A quoi tient l'envie de lire une série finalement ? A cela. Après ? Bien sûr, il faudra confirmer, que Matt Kindt sache développer ce bon début, très prometteur, plein de potentiel. Mais j'ai l'intuition que le bonhomme connaît son affaire et maîtrise son sujet, qu'il en a sous le pied.

C'est aussi cette impression qu'on a avec le dessin de Matt Smith. C'est aussi un inconnu pour moi, même si j'ai découvert qu'il avait travaillé chez Dark Horse, sur Hellboy & the BPRD (pour un récit complet écrit par Mignola lui-même), entre autres. 

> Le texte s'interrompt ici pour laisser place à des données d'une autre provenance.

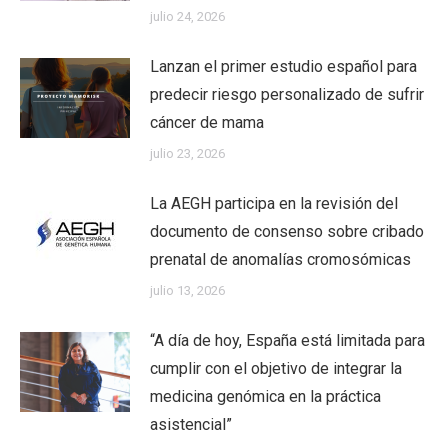
julio 24, 2026
Lanzan el primer estudio español para
predecir riesgo personalizado de sufrir
cáncer de mama
julio 23, 2026
La AEGH participa en la revisión del
documento de consenso sobre cribado
prenatal de anomalías cromosómicas
julio 13, 2026
“A día de hoy, España está limitada para
cumplir con el objetivo de integrar la
medicina genómica en la práctica
asistencial”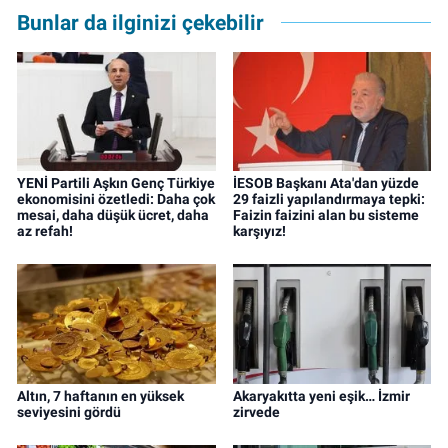
Bunlar da ilginizi çekebilir
YENİ Partili Aşkın Genç Türkiye
İESOB Başkanı Ata'dan yüzde
ekonomisini özetledi: Daha çok
29 faizli yapılandırmaya tepki:
mesai, daha düşük ücret, daha
Faizin faizini alan bu sisteme
az refah!
karşıyız!
Altın, 7 haftanın en yüksek
Akaryakıtta yeni eşik… İzmir
seviyesini gördü
zirvede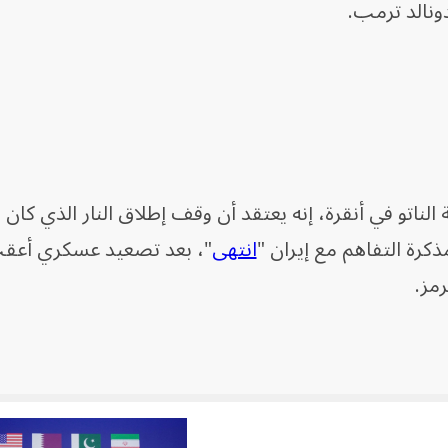
ونالد ترمب.
الناتو في أنقرة، إنه يعتقد أن وقف إطلاق النار الذي كان
انتهى
"، بعد تصعيد عسكري أعق
مز.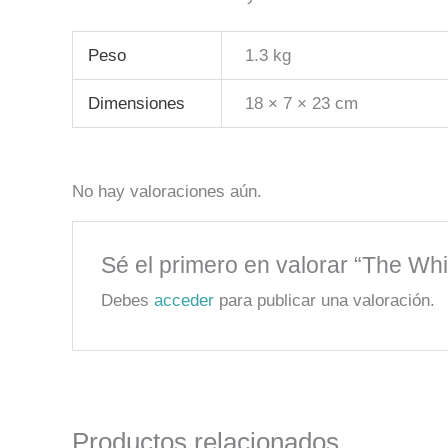
Peso
1.3 kg
Dimensiones
18 × 7 × 23 cm
No hay valoraciones aún.
Sé el primero en valorar “The Whi
Debes
acceder
para publicar una valoración.
Productos relacionados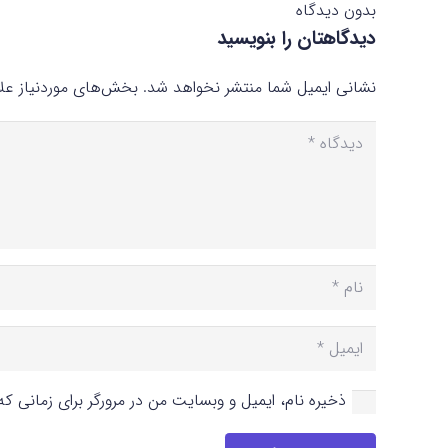
بدون دیدگاه
دیدگاهتان را بنویسید
نشانی ایمیل شما منتشر نخواهد شد.
بخش‌های موردنیاز علا
ذخیره نام، ایمیل و وبسایت من در مرورگر برای زمانی ک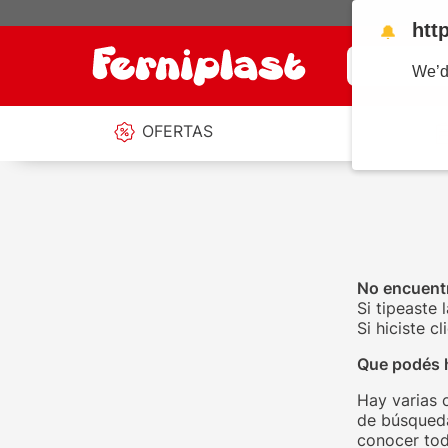
htt
🔔
¿Qué estás b
We’d
OFERTAS
No encuentr
Si tipeaste 
Si hiciste 
Que podés 
Hay varias 
de búsqueda
conocer tod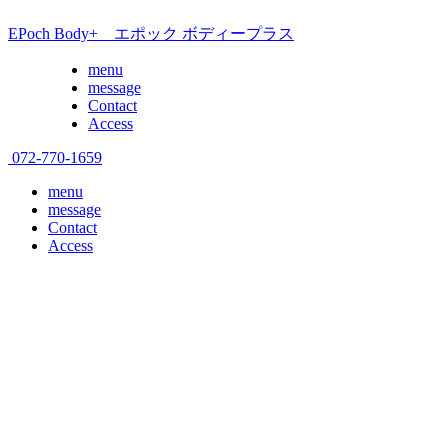
EPoch Body+ エポック ボディープラス
menu
message
Contact
Access
072-770-1659
menu
message
Contact
Access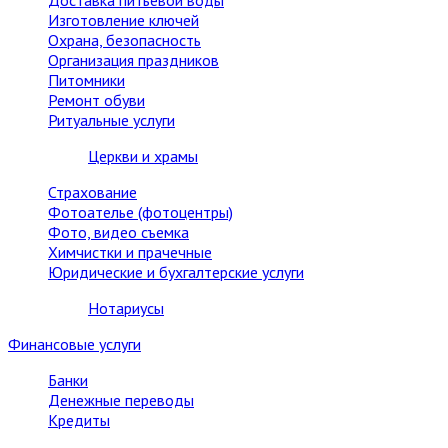
Доставка питьевой воды
Изготовление ключей
Охрана, безопасность
Организация праздников
Питомники
Ремонт обуви
Ритуальные услуги
Церкви и храмы
Страхование
Фотоателье (фотоцентры)
Фото, видео съемка
Химчистки и прачечные
Юридические и бухгалтерские услуги
Нотариусы
Финансовые услуги
Банки
Денежные переводы
Кредиты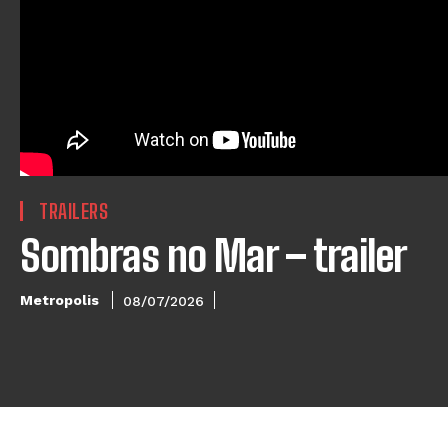
TRAILERS
Sombras no Mar – trailer
Metropolis
08/07/2026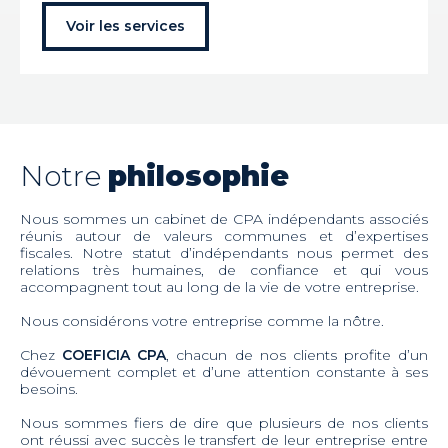
Voir les services
Notre
philosophie
Nous sommes un cabinet de CPA indépendants associés
réunis autour de valeurs communes et d’expertises
fiscales. Notre statut d’indépendants nous permet des
relations très humaines, de confiance et qui vous
accompagnent tout au long de la vie de votre entreprise.
Nous considérons votre entreprise comme la nôtre.
Chez
COEFICIA CPA
, chacun de nos clients profite d’un
dévouement complet et d’une attention constante à ses
besoins.
Nous sommes fiers de dire que plusieurs de nos clients
ont réussi avec succès le transfert de leur entreprise entre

Son trait est absolument mûr, c'est un artiste accompli, pas un débutant sorti de nulle part. Cela se voit à la manière de planter le décor, de camper les personnages, d'établir une ambiance. Tout semble simple et en même temps bien défini, ouvragé, préparé. Pas de fioritures, mais l'art de poser un ensemble à la fois familier et original en même temps. A l'image d'Ansel qui s'habille comme un lycéen en uniforme (un costume cravate noir et une chemise blanche, qui tranche avec les allures médiévales des habitants de son village mais aussi des trolls et elfes environnants) : il se dégage une assurance tranquille de tout ça.

Idem pour le découpage : le flux de lecture est très fluide, chaque plan est lisible, les finitions sont impeccables, avec un effort porté aux costumes, aux décors. Les couleurs de Chris O'Halloran sont douces et justes. Un vrai régal.

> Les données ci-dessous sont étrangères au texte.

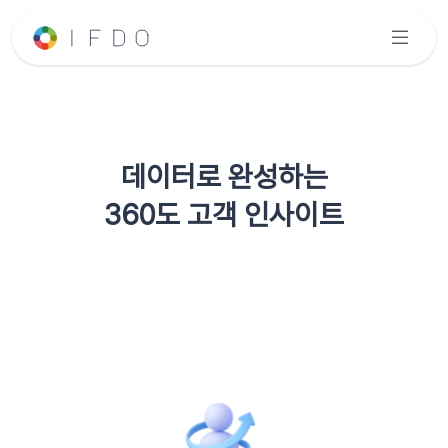
데이터로 완성하는
360도 고객 인사이트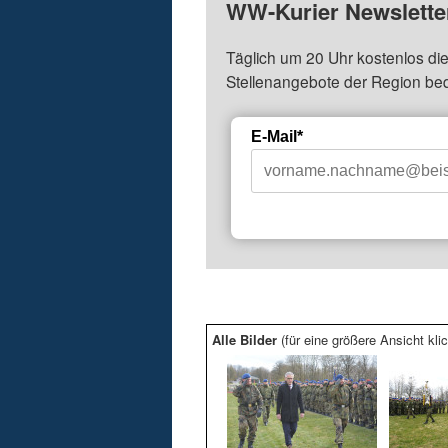
WW-Kurier Newsletter
Täglich um 20 Uhr kostenlos die
Stellenangebote der Region be
E-Mail*
Alle Bilder
(für eine größere Ansicht klic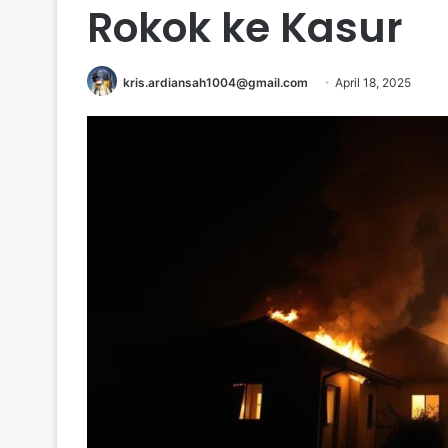
Rokok ke Kasur
kris.ardiansah1004@gmail.com
April 18, 2025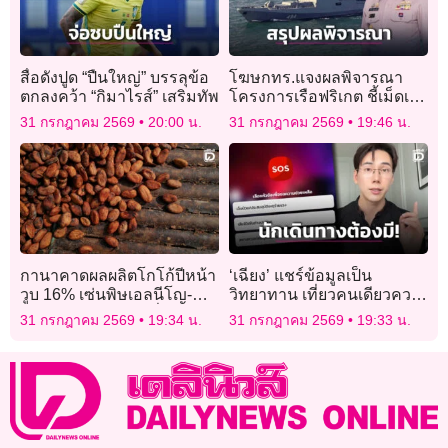
สื่อดังปูด “ปืนใหญ่” บรรลุข้อ
โฆษกทร.แจงผลพิจารณา
ตกลงคว้า “กิมาไรส์” เสริมทัพ
โครงการเรือฟริเกต ชี้เม็ดเงิน
ลงทุนในไทย 7,000 ล้าน
31 กรกฎาคม 2569
20:00 น.
31 กรกฎาคม 2569
19:46 น.
กานาคาดผลผลิตโกโก้ปีหน้า
‘เฉียง’ แชร์ข้อมูลเป็น
วูบ 16% เซ่นพิษเอลนีโญ-
วิทยาทาน เที่ยวคนเดียวควร
โรคระบาด-เหมืองเถื่อน
รู้ โหลดแอปช่วยเหลือยาม
31 กรกฎาคม 2569
19:34 น.
31 กรกฎาคม 2569
19:33 น.
วิกฤติ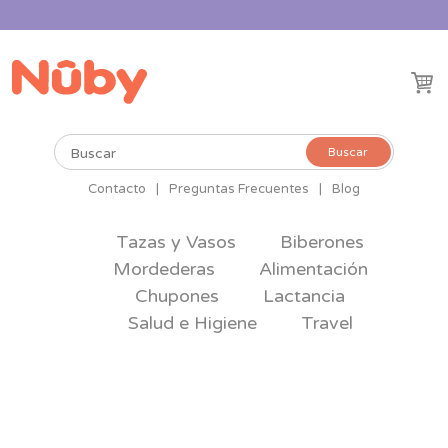
Buscar
Buscar
por:
Contacto
|
Preguntas Frecuentes
|
Blog
Tazas y Vasos
Biberones
Mordederas
Alimentación
Chupones
Lactancia
Salud e Higiene
Travel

Pas besoin de chercher midi à quatorze heures : cette BD me plaît, et elle devrait plaire à n'importe qui parce qu'elle est bien foutue, séduisante, intrigante. Achetez ce premier numéro, comme moi vous devriez en redemander une fois arrivé à la dernière page. 

BLACK HAMMER / JUSTICE LEAGUE : HAMMER OF JUSTICE ! #5, de Jeff Lemire et Michael Walsh


Hammer of Justice ! s'achève avec ce cinquième épisode. Quoiqu'il soit permis d'en douter car Jeff Lemire laisse la porte ouverte à une suite, très accrocheuse. Espérons donc que DC et Dark Horse s'entendront pour laisser le scénariste réaliser cela. Avec Michael Walsh toujours au dessin, ce qui ne gâcherait rien...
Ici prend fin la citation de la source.